# What to work on
A line counts if it contains the word "Deutschland" at least once. State how many such lines the records contain, giving the number alone.

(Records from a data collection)
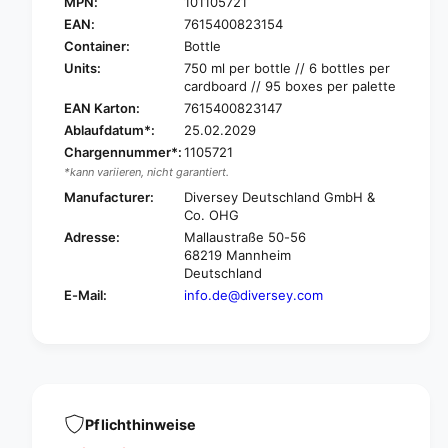
I
MPN:
101105721
C
F
I
EAN:
7615400823154
A
F
Container:
Bottle
l
A
Units:
750 ml per bottle // 6 bottles per
c
l
cardboard // 95 boxes per palette
o
c
EAN Karton:
7615400823147
h
o
Ablaufdatum*:
25.02.2029
o
h
l
Chargennummer*:
1105721
o
P
*kann variieren, nicht garantiert.
l
l
P
Manufacturer:
Diversey Deutschland GmbH &
u
l
Co. OHG
s
u
Adresse:
Mallaustraße 50-56
P
s
68219 Mannheim
r
P
Deutschland
o
r
E-Mail:
info.de@diversey.com
f
o
e
f
s
e
s
s
i
s
o
i
n
o
Pflichthinweise
a
n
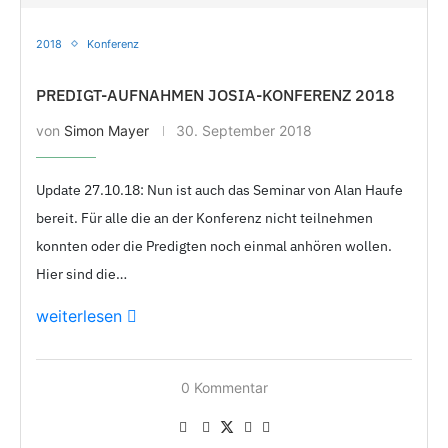
2018
Konferenz
PREDIGT-AUFNAHMEN JOSIA-KONFERENZ 2018
von
Simon Mayer
30. September 2018
Update 27.10.18: Nun ist auch das Seminar von Alan Haufe
bereit. Für alle die an der Konferenz nicht teilnehmen
konnten oder die Predigten noch einmal anhören wollen.
Hier sind die…
weiterlesen
0 Kommentar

# Exercise solution
2